DATA RECORDS:
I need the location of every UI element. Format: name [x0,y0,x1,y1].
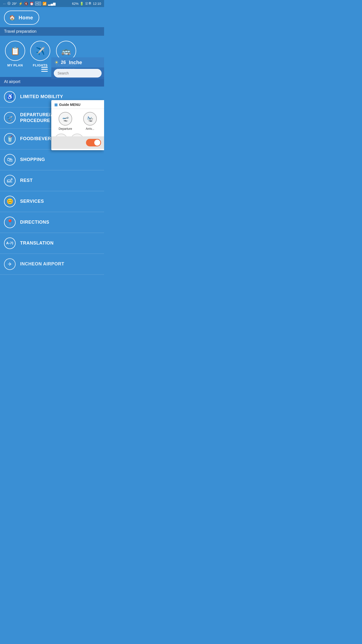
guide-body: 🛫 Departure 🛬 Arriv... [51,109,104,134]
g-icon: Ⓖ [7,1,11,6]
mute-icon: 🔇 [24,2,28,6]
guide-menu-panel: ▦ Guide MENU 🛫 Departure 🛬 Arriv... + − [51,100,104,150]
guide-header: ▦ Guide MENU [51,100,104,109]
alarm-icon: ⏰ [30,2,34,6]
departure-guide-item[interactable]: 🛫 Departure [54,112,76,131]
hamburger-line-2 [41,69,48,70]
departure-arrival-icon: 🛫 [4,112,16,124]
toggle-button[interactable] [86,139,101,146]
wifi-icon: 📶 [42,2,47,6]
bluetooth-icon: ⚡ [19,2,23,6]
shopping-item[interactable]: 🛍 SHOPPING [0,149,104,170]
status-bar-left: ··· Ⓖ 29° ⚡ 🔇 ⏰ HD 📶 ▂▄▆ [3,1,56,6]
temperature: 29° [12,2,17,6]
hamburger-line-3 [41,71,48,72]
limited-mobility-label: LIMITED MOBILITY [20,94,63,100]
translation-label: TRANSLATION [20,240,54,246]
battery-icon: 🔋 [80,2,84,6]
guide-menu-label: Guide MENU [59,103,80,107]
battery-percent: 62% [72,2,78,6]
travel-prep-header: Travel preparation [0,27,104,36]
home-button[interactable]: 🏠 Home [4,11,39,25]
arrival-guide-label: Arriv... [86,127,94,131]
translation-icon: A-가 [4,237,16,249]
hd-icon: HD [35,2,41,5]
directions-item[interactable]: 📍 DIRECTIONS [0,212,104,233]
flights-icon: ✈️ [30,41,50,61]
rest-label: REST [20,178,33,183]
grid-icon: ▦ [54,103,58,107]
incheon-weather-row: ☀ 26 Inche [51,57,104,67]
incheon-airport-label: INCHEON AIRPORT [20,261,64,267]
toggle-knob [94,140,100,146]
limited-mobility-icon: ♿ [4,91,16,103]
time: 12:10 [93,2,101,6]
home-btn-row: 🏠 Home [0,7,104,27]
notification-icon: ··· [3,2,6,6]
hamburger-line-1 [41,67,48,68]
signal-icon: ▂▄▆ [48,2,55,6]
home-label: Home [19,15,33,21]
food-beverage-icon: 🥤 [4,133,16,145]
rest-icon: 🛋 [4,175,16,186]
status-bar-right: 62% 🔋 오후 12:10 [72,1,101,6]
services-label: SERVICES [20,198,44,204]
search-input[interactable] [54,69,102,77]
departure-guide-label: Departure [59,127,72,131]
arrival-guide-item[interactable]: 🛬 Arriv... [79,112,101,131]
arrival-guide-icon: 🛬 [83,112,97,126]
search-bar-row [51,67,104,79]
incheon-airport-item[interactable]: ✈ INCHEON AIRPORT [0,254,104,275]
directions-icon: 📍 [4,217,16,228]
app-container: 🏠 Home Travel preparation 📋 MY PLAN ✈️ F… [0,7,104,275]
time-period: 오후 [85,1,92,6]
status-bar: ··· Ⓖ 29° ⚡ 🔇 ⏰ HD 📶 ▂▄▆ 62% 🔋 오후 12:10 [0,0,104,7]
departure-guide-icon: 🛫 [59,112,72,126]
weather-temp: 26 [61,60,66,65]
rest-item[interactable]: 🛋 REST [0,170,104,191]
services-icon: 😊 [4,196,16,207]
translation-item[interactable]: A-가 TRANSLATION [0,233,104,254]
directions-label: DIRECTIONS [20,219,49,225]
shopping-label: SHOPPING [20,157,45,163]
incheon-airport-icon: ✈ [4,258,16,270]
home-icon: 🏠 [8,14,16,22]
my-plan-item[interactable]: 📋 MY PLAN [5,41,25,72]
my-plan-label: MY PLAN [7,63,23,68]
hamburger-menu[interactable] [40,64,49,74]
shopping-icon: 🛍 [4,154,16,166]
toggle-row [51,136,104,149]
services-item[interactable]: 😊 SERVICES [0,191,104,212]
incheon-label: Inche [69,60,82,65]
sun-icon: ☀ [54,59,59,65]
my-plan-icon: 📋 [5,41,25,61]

WHAT THIS TASK INVOLVES: Scan the listing above and work out how many of its lines contain the word "airport". Report only that number.

WORKED SOLUTION: 3